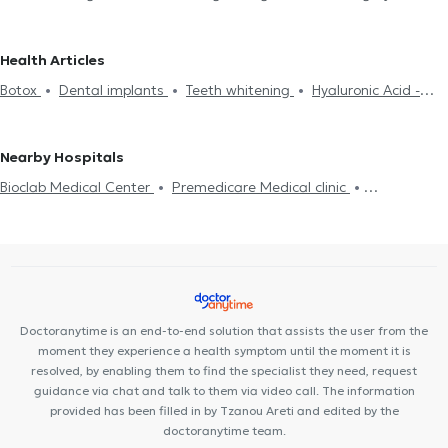
Dental filling
Gingivitis - periodontitis
Wisdom Teeth Removal
GERAKAS
Dentists in PSYCHIKO
Dentists in NEO PSYCHIKO
Dental extraction
Dental implants
Aponeurosis
Dental
Dentists in GALATSI
Dentists in NEA ERYTHRAIA
Dentists in
Health Articles
Abscess
Xerostomia
Aphthous Stomatitis
Hyaluronic Acid -
ATHENS
Dentists in NEA FILADELFIA
Dentists in AMPELOKIPOI
Botox
Dental implants
Teeth whitening
Hyaluronic Acid -
Fillers
Dental bonding
Porcelain veneers
Braces
Γέφυρα
Fillers
Teeth cleaning
Gingivitis - periodontitis
Snoring
δοντιών
Botox
Invisible braces
Cosmetic Dentistry
Porcelain veneers
Dental filling
Nearby Hospitals
Bioclab Medical Center
Premedicare Medical clinic
Premedicare health clinic
Ιάζω
Center NT-CardioMetabolics
Doctoranytime is an end-to-end solution that assists the user from the
moment they experience a health symptom until the moment it is
resolved, by enabling them to find the specialist they need, request
guidance via chat and talk to them via video call. The information
provided has been filled in by Tzanou Areti and edited by the
doctoranytime team.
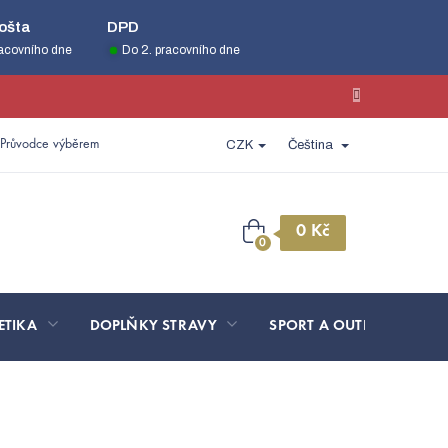
ošta
DPD
racovního dne
Do 2. pracovního dne
Průvodce výběrem
CZK
Čeština
Nákupní
košík
ETIKA
DOPLŇKY STRAVY
SPORT A OUTDOOR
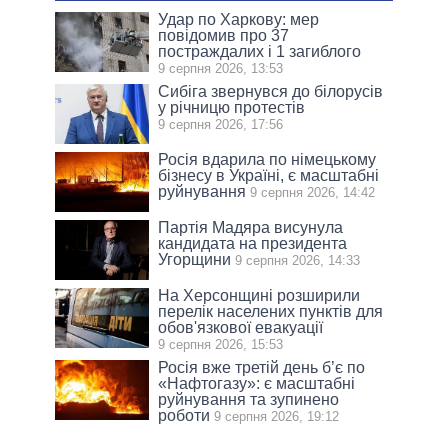
Удар по Харкову: мер
повідомив про 37
постраждалих і 1 загиблого
9 серпня 2026, 13:53
Сибіга звернувся до білорусів
у річницю протестів
9 серпня 2026, 17:56
Росія вдарила по німецькому
бізнесу в Україні, є масштабні
руйнування
9 серпня 2026, 14:42
Партія Мадяра висунула
кандидата на президента
Угорщини
9 серпня 2026, 14:33
На Херсонщині розширили
перелік населених пунктів для
обов'язкової евакуації
9 серпня 2026, 15:53
Росія вже третій день б’є по
«Нафтогазу»: є масштабні
руйнування та зупинено
роботи
9 серпня 2026, 19:12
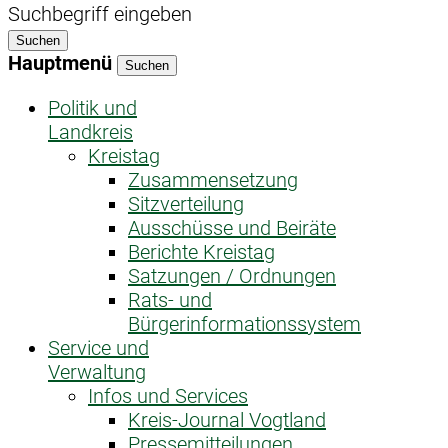
Suchbegriff eingeben
Suchen
Hauptmenü
Suchen
Politik und
Landkreis
Kreistag
Zusammensetzung
Sitzverteilung
Ausschüsse und Beiräte
Berichte Kreistag
Satzungen / Ordnungen
Rats- und
Bürgerinformationssystem
Service und
Verwaltung
Infos und Services
Kreis-Journal Vogtland
Pressemitteilungen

____________

### What is being asked
What lines above hold the word "Center"? List them all.

### Exercise solution
Bioclab Medical Center
Center NT-CardioMetabolics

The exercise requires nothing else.